Records from a data source:
....

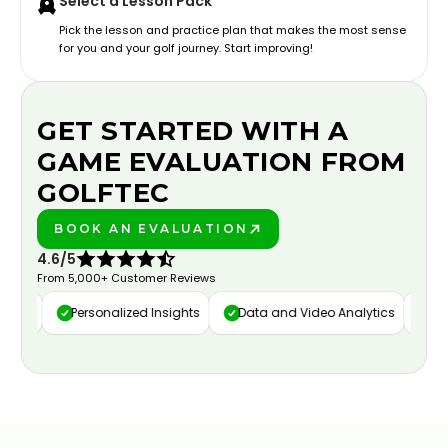
Select a Lesson Pack
Pick the lesson and practice plan that makes the most sense
for you and your golf journey. Start improving!
GET STARTED WITH A
GAME EVALUATION FROM
GOLFTEC
BOOK AN EVALUATION
PLAY BETTER!
4.6/5
From 5,000+ Customer Reviews
ure
Personalized Insights
Data and Video Analytics
Cust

....

Your goal
Transcribe every entry word for word, but skip the pictures.

Task solution
Select a Lesson Pack
Pick the lesson and practice plan that makes the most sense
for you and your golf journey. Start improving!
GET STARTED WITH A
GAME EVALUATION FROM
GOLFTEC
BOOK AN EVALUATION
PLAY BETTER!
4.6/5
From 5,000+ Customer Reviews
ure
Personalized Insights
Data and Video Analytics
Cust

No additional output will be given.